The Shakespeare Game

The pile of dishrags grows ever taller, but I haven’t much knitting to talk about besides that, so I thought I’d share one of my amusements: The Shakespeare Game.

The purpose of the game is to imagine one’s self a director/producer and to dream up a novel production of one of Shakespeare’s plays. The ideas can be quick concepts—setting Romeo and Juliet on the Israel-Palestine border, for example—or more elaborate things with whole proposed casts, costume ideas, and the like. When I teach my summer Shakespeare class, I invite my students to play this game. I also have it going in the back of my head during the course.

Last year, when one of the plays Shakespeare Santa Cruz presented was King Lear, I imagined a production set in an assisted-living facility for people with Alzheimer’s. Lear would be one of the residents; the play would be his fantasies acted out by other residents and staff. This summer, I had the idea of making the setting even more specific: New Orleans during Hurricane Katrina. The storm on the heath would be the actual hurricane. I picture a large-screen tv on the set, playing a continuous loop of news coverage of the disaster, with regular cuts to George W. Bush saying, “You’re doing one heck of a job, Brownie.”
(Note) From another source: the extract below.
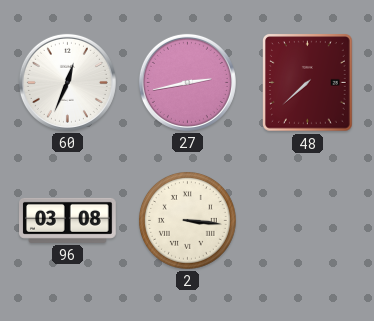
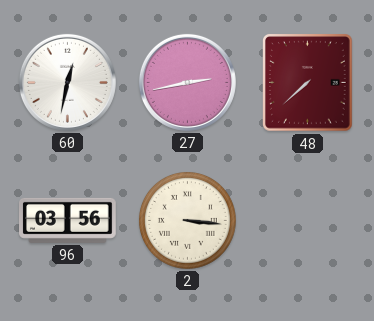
60: 12:34 -> 12:32
96: 03:08 -> 03:56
This year, Shakespeare Santa Cruz is presenting Much Ado about Nothing and The Tempest. Since Tempest is often seen as Shakespeare’s “retirement play,” in which he foreswears the magic of theater and retreats to live an ordinary life, I’d like to try producing it as the final film of an aging director—sort of Sunset Boulevard-like. Ariel would be the director’s assistant with a clap-board to mark the beginning and end of scenes. I’d play Caliban as a Hattie McDaniel type: a gifted African-American actor forced to play mammy roles.
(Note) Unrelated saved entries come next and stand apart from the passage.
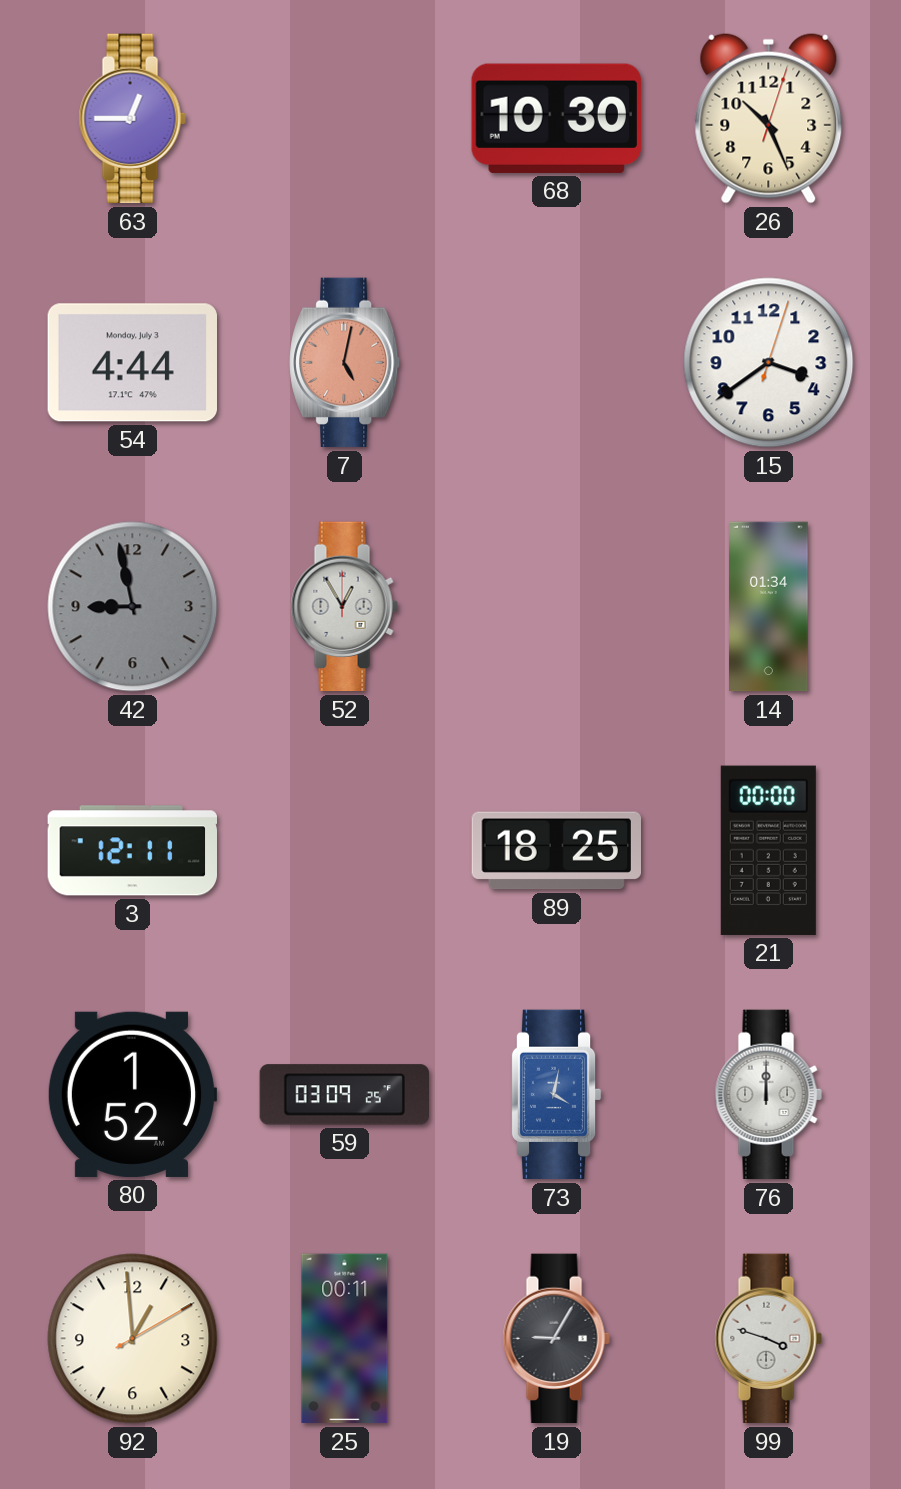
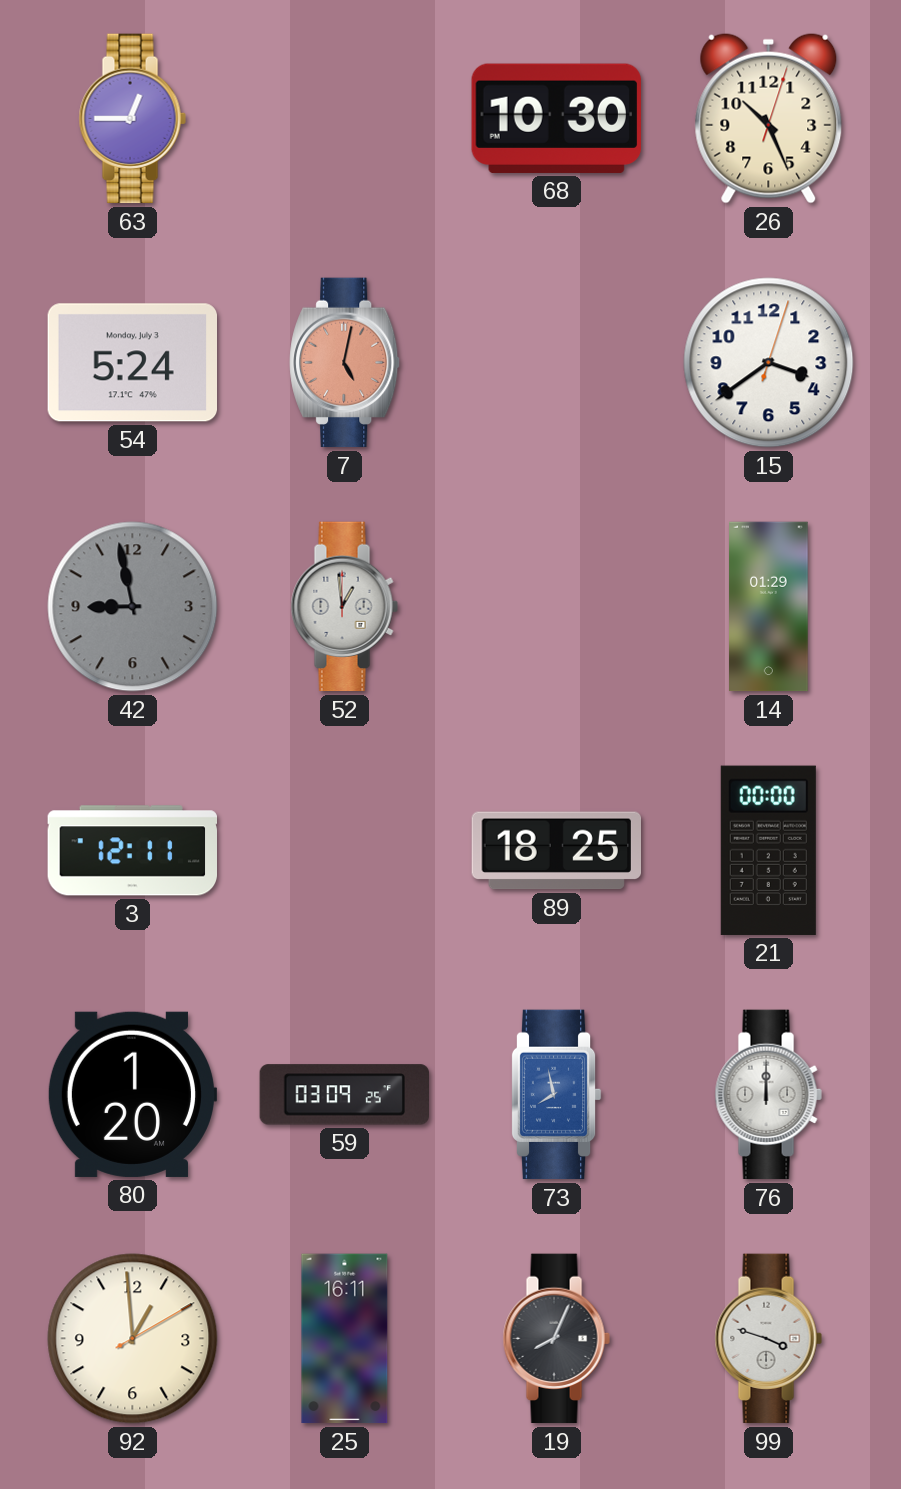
54: 4:44 -> 5:24
52: 12:55 -> 12:59
14: 01:34 -> 01:29
80: 1:52 -> 1:20
73: 4:02 -> 7:58
25: 00:11 -> 16:11
19: 9:05 -> 8:04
I also imagine a production of Taming of the Shrew done as tragedy, rather than comedy, in which the insults are sincere, the violence real. Watching a production like this would be grueling, but it would open up all sorts of ideas that are lurking right now under the script we’re so ready to laugh at.

Think back to your high school or college Shakespeare. What plays are you familiar with? What would you do with them to make them anew for audiences?